((

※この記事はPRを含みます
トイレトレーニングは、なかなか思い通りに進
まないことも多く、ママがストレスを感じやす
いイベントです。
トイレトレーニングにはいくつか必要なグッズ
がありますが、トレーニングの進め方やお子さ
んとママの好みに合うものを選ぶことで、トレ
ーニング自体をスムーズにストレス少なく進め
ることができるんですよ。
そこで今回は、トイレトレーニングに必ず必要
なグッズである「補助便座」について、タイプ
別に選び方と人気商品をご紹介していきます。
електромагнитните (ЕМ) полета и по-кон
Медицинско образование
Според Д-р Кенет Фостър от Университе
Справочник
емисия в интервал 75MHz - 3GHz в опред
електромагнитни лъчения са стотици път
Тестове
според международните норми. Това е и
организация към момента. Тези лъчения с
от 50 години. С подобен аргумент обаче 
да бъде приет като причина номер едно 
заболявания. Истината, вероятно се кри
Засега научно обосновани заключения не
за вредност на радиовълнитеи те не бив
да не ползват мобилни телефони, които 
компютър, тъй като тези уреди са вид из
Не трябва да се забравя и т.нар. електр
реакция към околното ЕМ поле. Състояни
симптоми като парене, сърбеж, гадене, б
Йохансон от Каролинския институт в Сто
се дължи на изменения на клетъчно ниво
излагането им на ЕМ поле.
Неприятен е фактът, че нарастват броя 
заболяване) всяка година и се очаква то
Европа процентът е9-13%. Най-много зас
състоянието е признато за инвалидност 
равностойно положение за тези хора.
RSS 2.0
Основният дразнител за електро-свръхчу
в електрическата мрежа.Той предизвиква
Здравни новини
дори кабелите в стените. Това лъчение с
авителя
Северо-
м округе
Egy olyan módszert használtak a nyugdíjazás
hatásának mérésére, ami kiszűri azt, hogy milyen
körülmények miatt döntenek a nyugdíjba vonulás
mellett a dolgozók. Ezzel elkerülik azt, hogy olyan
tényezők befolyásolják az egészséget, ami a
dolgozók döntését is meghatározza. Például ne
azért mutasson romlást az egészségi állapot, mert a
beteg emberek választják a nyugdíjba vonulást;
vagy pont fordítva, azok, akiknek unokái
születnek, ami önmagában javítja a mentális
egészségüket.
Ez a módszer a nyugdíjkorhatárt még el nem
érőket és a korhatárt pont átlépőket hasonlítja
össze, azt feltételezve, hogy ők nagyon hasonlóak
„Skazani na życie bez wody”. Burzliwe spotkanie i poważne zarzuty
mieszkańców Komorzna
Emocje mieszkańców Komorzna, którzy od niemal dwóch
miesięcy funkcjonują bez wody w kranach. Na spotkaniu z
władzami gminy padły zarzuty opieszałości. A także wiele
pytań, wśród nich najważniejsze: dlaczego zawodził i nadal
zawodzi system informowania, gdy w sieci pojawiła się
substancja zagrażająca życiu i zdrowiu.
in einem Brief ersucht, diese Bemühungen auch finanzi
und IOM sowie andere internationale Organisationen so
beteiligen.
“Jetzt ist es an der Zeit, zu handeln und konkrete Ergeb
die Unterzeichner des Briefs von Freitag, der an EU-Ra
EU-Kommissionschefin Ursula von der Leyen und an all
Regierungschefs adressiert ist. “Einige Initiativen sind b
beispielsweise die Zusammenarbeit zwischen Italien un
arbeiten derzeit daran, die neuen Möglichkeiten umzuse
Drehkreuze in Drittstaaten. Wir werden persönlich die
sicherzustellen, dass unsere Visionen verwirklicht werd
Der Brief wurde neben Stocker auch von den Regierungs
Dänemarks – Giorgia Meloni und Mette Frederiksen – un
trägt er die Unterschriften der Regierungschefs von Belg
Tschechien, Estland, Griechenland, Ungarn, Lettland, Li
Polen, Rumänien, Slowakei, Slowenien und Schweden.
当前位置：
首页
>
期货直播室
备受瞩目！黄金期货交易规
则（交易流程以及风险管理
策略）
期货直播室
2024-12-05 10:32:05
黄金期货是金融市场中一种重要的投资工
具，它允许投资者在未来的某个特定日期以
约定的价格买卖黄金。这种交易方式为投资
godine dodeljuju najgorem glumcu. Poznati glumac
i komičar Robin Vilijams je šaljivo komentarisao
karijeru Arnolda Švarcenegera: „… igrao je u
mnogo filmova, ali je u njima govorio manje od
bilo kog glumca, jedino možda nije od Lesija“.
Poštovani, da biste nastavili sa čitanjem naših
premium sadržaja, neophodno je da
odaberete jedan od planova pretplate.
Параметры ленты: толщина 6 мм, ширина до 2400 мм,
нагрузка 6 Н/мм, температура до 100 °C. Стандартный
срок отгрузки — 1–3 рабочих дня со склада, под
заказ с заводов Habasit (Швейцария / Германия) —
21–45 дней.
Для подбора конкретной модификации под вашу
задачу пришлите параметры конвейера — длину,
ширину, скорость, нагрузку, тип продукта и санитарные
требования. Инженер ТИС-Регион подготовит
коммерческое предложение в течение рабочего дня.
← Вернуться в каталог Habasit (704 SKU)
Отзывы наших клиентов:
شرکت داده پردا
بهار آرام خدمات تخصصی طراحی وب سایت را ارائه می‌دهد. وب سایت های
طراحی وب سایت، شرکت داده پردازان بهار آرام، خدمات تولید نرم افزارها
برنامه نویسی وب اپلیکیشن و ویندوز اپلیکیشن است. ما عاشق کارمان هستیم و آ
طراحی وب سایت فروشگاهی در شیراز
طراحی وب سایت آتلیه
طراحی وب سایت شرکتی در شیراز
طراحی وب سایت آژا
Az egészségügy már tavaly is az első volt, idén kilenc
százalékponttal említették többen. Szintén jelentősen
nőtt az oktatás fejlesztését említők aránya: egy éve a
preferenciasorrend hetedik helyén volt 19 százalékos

))

__Problem to work on__: Considering only the material above, set down every line from the one with "und IOM sowie" to the one with "срок отгрузки —", inclusive, exactly as written.

__Answer section__:
und IOM sowie andere internationale Organisationen so
beteiligen.
“Jetzt ist es an der Zeit, zu handeln und konkrete Ergeb
die Unterzeichner des Briefs von Freitag, der an EU-Ra
EU-Kommissionschefin Ursula von der Leyen und an all
Regierungschefs adressiert ist. “Einige Initiativen sind b
beispielsweise die Zusammenarbeit zwischen Italien un
arbeiten derzeit daran, die neuen Möglichkeiten umzuse
Drehkreuze in Drittstaaten. Wir werden persönlich die
sicherzustellen, dass unsere Visionen verwirklicht werd
Der Brief wurde neben Stocker auch von den Regierungs
Dänemarks – Giorgia Meloni und Mette Frederiksen – un
trägt er die Unterschriften der Regierungschefs von Belg
Tschechien, Estland, Griechenland, Ungarn, Lettland, Li
Polen, Rumänien, Slowakei, Slowenien und Schweden.
当前位置：
首页
>
期货直播室
备受瞩目！黄金期货交易规
则（交易流程以及风险管理
策略）
期货直播室
2024-12-05 10:32:05
黄金期货是金融市场中一种重要的投资工
具，它允许投资者在未来的某个特定日期以
约定的价格买卖黄金。这种交易方式为投资
godine dodeljuju najgorem glumcu. Poznati glumac
i komičar Robin Vilijams je šaljivo komentarisao
karijeru Arnolda Švarcenegera: „… igrao je u
mnogo filmova, ali je u njima govorio manje od
bilo kog glumca, jedino možda nije od Lesija“.
Poštovani, da biste nastavili sa čitanjem naših
premium sadržaja, neophodno je da
odaberete jedan od planova pretplate.
Параметры ленты: толщина 6 мм, ширина до 2400 мм,
нагрузка 6 Н/мм, температура до 100 °C. Стандартный
срок отгрузки — 1–3 рабочих дня со склада, под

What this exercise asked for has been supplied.